▶ MATERIAL TO PROCESS
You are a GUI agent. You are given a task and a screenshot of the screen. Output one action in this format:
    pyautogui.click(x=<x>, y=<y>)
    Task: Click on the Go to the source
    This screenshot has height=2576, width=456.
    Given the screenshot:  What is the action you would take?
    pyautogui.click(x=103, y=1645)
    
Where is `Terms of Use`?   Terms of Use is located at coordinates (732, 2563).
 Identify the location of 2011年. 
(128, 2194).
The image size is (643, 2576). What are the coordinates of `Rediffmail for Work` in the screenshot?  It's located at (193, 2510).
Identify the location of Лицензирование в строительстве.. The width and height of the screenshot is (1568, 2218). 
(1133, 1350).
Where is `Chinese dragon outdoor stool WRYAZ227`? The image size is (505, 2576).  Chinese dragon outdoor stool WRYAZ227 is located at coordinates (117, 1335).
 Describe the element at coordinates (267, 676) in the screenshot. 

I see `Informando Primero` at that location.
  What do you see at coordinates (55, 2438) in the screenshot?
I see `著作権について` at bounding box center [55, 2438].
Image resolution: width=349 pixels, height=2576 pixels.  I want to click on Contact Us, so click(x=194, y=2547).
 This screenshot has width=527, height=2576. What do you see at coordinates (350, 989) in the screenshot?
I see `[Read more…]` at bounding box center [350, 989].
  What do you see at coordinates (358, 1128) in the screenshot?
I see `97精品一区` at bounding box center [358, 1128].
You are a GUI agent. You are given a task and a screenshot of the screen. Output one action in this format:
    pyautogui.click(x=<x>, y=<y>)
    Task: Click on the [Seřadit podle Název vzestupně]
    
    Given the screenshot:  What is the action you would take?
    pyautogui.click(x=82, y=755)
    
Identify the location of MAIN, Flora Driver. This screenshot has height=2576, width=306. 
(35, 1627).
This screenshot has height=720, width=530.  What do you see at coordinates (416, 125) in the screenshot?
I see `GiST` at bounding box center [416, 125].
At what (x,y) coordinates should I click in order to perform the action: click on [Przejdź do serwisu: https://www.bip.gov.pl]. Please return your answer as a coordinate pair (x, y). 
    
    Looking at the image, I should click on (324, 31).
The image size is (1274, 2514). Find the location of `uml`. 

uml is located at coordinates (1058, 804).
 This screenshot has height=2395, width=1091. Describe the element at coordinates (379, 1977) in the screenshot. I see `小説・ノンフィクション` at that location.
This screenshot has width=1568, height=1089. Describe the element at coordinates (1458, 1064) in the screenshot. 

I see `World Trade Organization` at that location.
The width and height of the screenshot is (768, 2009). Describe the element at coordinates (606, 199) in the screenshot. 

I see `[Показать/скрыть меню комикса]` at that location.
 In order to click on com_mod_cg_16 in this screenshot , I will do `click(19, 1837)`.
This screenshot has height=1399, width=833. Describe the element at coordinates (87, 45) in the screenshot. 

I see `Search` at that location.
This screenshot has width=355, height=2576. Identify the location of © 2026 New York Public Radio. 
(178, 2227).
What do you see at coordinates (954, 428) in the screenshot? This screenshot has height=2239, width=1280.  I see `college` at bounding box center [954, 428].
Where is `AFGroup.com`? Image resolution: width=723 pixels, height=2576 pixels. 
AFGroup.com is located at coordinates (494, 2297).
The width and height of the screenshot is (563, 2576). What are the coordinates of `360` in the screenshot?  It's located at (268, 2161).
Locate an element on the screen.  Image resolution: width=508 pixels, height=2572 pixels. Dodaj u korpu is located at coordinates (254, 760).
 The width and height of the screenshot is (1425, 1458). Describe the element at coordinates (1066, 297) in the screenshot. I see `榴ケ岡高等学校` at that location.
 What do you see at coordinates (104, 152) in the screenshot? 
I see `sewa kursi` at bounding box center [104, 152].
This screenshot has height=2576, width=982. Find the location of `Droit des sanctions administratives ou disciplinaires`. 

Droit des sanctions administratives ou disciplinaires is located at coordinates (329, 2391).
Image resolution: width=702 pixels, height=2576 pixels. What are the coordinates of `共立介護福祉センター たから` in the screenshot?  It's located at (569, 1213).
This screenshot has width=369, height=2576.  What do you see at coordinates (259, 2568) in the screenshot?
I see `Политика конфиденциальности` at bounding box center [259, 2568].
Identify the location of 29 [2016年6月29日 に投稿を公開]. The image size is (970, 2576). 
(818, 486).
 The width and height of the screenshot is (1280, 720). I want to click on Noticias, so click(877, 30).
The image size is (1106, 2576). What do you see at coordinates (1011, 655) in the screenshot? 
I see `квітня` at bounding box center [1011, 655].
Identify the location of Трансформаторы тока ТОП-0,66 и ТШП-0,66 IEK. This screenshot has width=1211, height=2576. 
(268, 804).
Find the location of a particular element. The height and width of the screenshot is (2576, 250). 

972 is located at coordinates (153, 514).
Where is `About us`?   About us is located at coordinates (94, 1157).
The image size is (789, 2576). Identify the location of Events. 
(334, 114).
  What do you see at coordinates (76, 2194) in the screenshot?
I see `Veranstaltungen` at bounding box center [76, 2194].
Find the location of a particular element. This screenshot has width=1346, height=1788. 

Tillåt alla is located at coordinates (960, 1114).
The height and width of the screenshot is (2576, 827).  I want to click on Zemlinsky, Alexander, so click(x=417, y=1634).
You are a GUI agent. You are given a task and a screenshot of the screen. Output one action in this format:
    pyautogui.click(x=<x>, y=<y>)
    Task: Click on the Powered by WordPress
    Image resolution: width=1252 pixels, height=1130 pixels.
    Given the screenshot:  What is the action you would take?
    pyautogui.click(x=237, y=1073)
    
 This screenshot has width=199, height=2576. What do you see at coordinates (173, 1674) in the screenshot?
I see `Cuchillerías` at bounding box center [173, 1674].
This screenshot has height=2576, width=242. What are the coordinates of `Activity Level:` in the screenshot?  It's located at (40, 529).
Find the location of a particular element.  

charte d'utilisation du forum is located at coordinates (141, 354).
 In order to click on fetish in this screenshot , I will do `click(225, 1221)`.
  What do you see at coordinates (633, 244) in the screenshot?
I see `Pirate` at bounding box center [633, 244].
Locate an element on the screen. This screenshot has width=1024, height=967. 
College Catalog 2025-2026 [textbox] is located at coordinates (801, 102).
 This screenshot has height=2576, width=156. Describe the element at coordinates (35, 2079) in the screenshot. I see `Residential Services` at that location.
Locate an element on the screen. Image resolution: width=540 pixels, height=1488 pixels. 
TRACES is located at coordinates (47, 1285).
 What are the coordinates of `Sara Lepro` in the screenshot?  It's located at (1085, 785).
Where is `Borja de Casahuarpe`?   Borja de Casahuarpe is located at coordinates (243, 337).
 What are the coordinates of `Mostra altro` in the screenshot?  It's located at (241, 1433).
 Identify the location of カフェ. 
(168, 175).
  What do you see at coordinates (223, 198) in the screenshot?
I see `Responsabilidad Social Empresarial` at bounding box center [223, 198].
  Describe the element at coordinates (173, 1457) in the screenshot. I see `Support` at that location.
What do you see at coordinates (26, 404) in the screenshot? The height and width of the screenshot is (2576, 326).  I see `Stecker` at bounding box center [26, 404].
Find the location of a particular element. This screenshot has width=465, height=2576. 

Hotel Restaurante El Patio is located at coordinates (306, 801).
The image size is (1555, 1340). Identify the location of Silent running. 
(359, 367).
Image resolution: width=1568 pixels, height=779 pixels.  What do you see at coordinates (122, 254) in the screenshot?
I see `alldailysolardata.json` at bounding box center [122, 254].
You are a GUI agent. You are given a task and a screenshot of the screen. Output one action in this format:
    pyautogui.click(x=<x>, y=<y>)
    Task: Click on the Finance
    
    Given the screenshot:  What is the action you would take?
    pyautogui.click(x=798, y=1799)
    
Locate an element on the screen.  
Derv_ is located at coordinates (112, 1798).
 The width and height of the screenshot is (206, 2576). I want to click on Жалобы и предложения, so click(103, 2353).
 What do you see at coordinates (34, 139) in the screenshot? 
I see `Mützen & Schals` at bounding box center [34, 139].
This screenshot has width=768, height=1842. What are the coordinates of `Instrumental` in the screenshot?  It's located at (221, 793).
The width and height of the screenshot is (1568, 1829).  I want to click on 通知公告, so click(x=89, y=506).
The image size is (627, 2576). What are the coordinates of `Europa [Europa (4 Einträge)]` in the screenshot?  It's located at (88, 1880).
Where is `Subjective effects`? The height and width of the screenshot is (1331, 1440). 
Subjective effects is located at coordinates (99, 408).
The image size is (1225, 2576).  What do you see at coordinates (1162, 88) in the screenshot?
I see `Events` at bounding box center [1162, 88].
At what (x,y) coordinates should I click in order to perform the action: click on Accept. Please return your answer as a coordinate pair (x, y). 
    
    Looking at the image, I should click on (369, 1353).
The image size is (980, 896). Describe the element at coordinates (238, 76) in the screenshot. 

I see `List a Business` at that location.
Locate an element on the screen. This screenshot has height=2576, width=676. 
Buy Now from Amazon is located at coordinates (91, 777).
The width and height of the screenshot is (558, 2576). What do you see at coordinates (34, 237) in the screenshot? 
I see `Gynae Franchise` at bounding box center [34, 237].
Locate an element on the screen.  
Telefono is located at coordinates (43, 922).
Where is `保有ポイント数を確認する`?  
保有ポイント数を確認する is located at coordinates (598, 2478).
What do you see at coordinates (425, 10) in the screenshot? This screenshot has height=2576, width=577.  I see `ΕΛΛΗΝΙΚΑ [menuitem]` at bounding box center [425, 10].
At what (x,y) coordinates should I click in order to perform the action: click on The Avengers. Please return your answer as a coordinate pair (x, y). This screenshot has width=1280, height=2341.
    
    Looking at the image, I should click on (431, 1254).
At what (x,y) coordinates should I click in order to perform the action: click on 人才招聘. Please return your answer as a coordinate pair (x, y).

▶ PROBLEM DESCRIPTION
All lines above from the one with "Image resolution: width=349" to the one with "What do you see at coordinates (954, 428)", inclusive, should be copied exactly, and no other lines.

▶ EXERCISE RESPONSE
Image resolution: width=349 pixels, height=2576 pixels.  I want to click on Contact Us, so click(x=194, y=2547).
 This screenshot has width=527, height=2576. What do you see at coordinates (350, 989) in the screenshot?
I see `[Read more…]` at bounding box center [350, 989].
  What do you see at coordinates (358, 1128) in the screenshot?
I see `97精品一区` at bounding box center [358, 1128].
You are a GUI agent. You are given a task and a screenshot of the screen. Output one action in this format:
    pyautogui.click(x=<x>, y=<y>)
    Task: Click on the [Seřadit podle Název vzestupně]
    
    Given the screenshot:  What is the action you would take?
    pyautogui.click(x=82, y=755)
    
Identify the location of MAIN, Flora Driver. This screenshot has height=2576, width=306. 
(35, 1627).
This screenshot has height=720, width=530.  What do you see at coordinates (416, 125) in the screenshot?
I see `GiST` at bounding box center [416, 125].
At what (x,y) coordinates should I click in order to perform the action: click on [Przejdź do serwisu: https://www.bip.gov.pl]. Please return your answer as a coordinate pair (x, y). 
    
    Looking at the image, I should click on (324, 31).
The image size is (1274, 2514). Find the location of `uml`. 

uml is located at coordinates (1058, 804).
 This screenshot has height=2395, width=1091. Describe the element at coordinates (379, 1977) in the screenshot. I see `小説・ノンフィクション` at that location.
This screenshot has width=1568, height=1089. Describe the element at coordinates (1458, 1064) in the screenshot. 

I see `World Trade Organization` at that location.
The width and height of the screenshot is (768, 2009). Describe the element at coordinates (606, 199) in the screenshot. 

I see `[Показать/скрыть меню комикса]` at that location.
 In order to click on com_mod_cg_16 in this screenshot , I will do `click(19, 1837)`.
This screenshot has height=1399, width=833. Describe the element at coordinates (87, 45) in the screenshot. 

I see `Search` at that location.
This screenshot has width=355, height=2576. Identify the location of © 2026 New York Public Radio. 
(178, 2227).
What do you see at coordinates (954, 428) in the screenshot? This screenshot has height=2239, width=1280.  I see `college` at bounding box center [954, 428].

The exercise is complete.